# Docling-Graph: Getting Started Tutorial
This notebook will walk you through the basics of using docling-graph to convert documents into knowledge graphs.

## Installation & Setup

In [None]:
# Install if needed
# !pip install -e .

# Imports
from pathlib import Path
from pydantic import BaseModel, Field
from typing import Optional, List
import yaml

from docling_graph.graph_converter import GraphConverter
from docling_graph.graph_visualizer import create_interactive_graph
from docling_graph.models import Edge

## Step 1: Define Your Pydantic Template

In [None]:
class Person(BaseModel):
    """Person entity"""
    name: str = Field(..., description="Full name")
    age: Optional[int] = None
    email: Optional[str] = None
    
    model_config = {
        "graph_id_fields": ["name"]  # Use name as unique identifier
    }

class Company(BaseModel):
    """Company entity"""
    name: str
    industry: Optional[str] = None
    
    model_config = {
        "graph_id_fields": ["name"]
    }

class Invoice(BaseModel):
    """Invoice document template"""
    invoice_number: str
    date: Optional[str] = None
    amount: Optional[float] = None
    
    # Relationships (implicit edges)
    customer: Optional[Person] = None
    vendor: Optional[Company] = None
    
    model_config = {
        "graph_id_fields": ["invoice_number"]
    }

## Step 2: Create Sample Data

In [None]:
# Create instances
customer = Person(name="Alice Dupont", age=35, email="alice@example.com")
vendor = Company(name="ACME Corp", industry="Technology")

invoice = Invoice(
    invoice_number="INV-2024-001",
    date="2024-10-25",
    amount=1500.00,
    customer=customer,
    vendor=vendor
)

print(f"Created invoice: {invoice.invoice_number}")
print(f"Customer: {invoice.customer.name}")
print(f"Vendor: {invoice.vendor.name}")

## Step 3: Convert to Knowledge Graph

In [None]:
# Initialize converter
converter = GraphConverter(add_reverse_edges=False)

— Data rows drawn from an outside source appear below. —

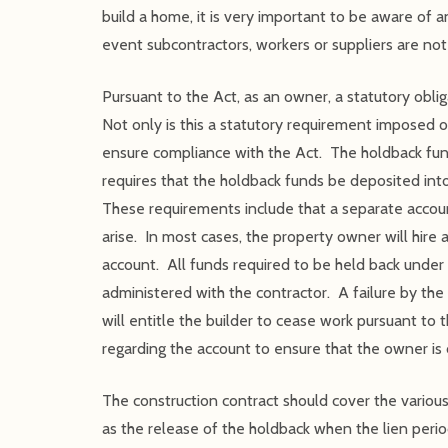
build a home, it is very important to be aware of a
event subcontractors, workers or suppliers are not
Pursuant to the Act, as an owner, a statutory obli
Not only is this a statutory requirement imposed on
ensure compliance with the Act. The holdback fund
requires that the holdback funds be deposited into
These requirements include that a separate account
arise. In most cases, the property owner will hir
account. All funds required to be held back under
administered with the contractor. A failure by the 
will entitle the builder to cease work pursuant to 
regarding the account to ensure that the owner is 
The construction contract should cover the various
as the release of the holdback when the lien perio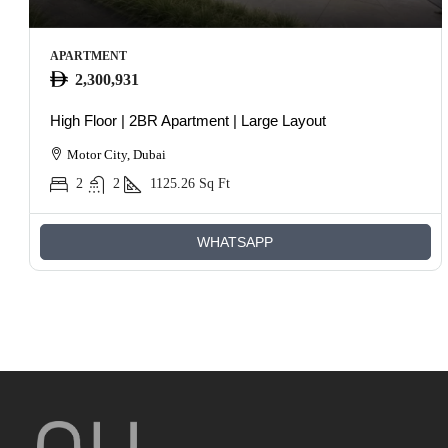
APARTMENT
2,300,931
High Floor | 2BR Apartment | Large Layout
Motor City, Dubai
2
2
1125.26
Sq Ft
WHATSAPP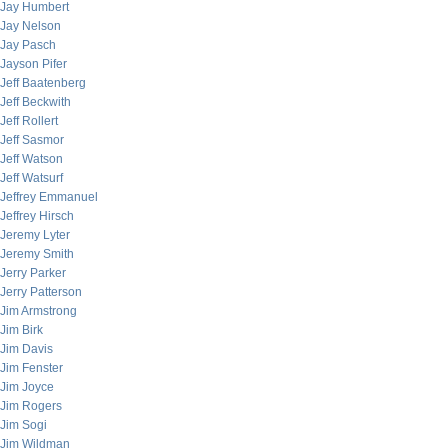
Jay Humbert
Jay Nelson
Jay Pasch
Jayson Pifer
Jeff Baatenberg
Jeff Beckwith
Jeff Rollert
Jeff Sasmor
Jeff Watson
Jeff Watsurf
Jeffrey Emmanuel
Jeffrey Hirsch
Jeremy Lyter
Jeremy Smith
Jerry Parker
Jerry Patterson
Jim Armstrong
Jim Birk
Jim Davis
Jim Fenster
Jim Joyce
Jim Rogers
Jim Sogi
Jim Wildman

# Convert Pydantic objects to graph
graph = converter.pydantic_list_to_graph([invoice])

print(f"Graph Statistics:")
print(f"  Nodes: {graph.number_of_nodes()}")
print(f"  Edges: {graph.number_of_edges()}")
print(f"\nNode types:")
for node, data in graph.nodes(data=True):
    print(f"  {node}: {data.get('label', 'Unknown')}")

## Step 4: Visualize the Graph

In [None]:
# Create visualization
output_path = Path("outputs/notebook_example")
output_path.parent.mkdir(parents=True, exist_ok=True)

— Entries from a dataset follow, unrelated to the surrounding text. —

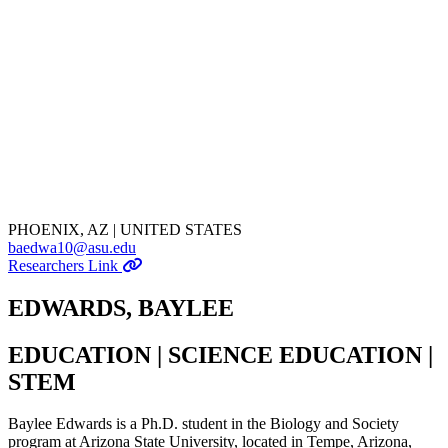
PHOENIX, AZ | UNITED STATES
baedwa10@asu.edu
Researchers Link
EDWARDS, BAYLEE
EDUCATION | SCIENCE EDUCATION |
STEM
Baylee Edwards is a Ph.D. student in the Biology and Society
program at Arizona State University, located in Tempe, Arizona,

create_interactive_graph(graph, output_path)
print(f"Interactive graph saved to: {output_path}.html")
print("Open the HTML file in your browser to explore!")

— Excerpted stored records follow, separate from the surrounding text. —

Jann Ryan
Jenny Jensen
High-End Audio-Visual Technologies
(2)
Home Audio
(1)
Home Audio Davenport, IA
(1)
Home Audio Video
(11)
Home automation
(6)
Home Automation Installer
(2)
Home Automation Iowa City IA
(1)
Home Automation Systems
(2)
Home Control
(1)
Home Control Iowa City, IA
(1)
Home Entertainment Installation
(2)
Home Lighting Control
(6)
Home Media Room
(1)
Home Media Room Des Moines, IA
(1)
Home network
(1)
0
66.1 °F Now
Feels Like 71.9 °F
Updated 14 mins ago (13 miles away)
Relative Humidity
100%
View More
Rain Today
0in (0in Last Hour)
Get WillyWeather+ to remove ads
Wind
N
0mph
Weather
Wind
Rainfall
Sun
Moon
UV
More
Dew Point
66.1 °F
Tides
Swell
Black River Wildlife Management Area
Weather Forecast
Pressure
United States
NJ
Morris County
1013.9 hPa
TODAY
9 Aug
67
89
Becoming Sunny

## Step 5: Query the Graph

In [None]:
# Find all Person nodes
persons = [(n, d) for n, d in graph.nodes(data=True) if d.get('label') == 'Person']
print(f"Found {len(persons)} Person nodes:")
for node_id, data in persons:
    print(f"  - {data.get('name')} (age: {data.get('age', 'N/A')})")

# Find all edges
print(f"\nGraph edges:")
for u, v, data in graph.edges(data=True):
    print(f"  {u} --[{data.get('label')}]--> {v}")